● **SOURCE DATA**
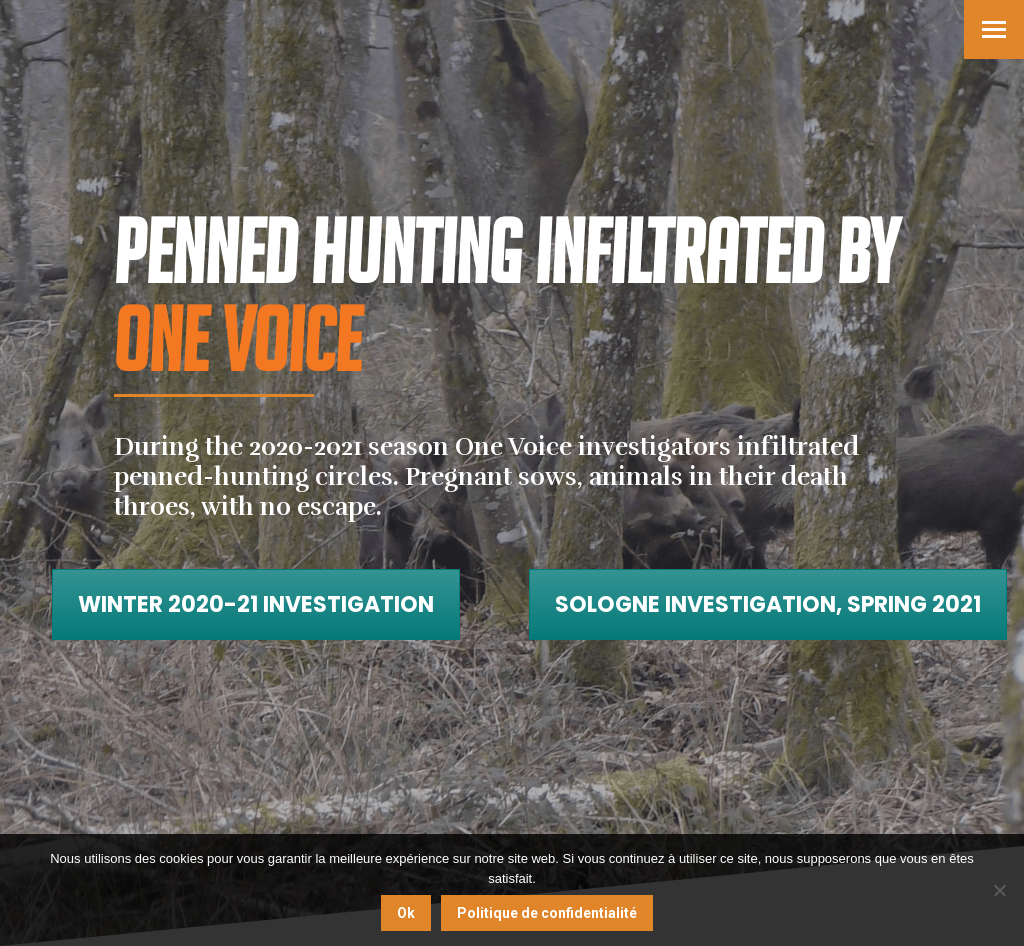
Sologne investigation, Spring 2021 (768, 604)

...

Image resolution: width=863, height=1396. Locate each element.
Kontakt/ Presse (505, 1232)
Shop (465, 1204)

...

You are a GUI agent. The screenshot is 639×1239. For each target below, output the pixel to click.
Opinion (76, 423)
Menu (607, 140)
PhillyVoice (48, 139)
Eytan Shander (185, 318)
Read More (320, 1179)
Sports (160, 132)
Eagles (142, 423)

● **TASK BRIEF**
If a line in the entries above has the word "each", copy it.

● **RESPONSE**
Image resolution: width=863, height=1396. Locate each element.
You are a GUI agent. The screenshot is 639×1239. For each target below, output the pixel to click.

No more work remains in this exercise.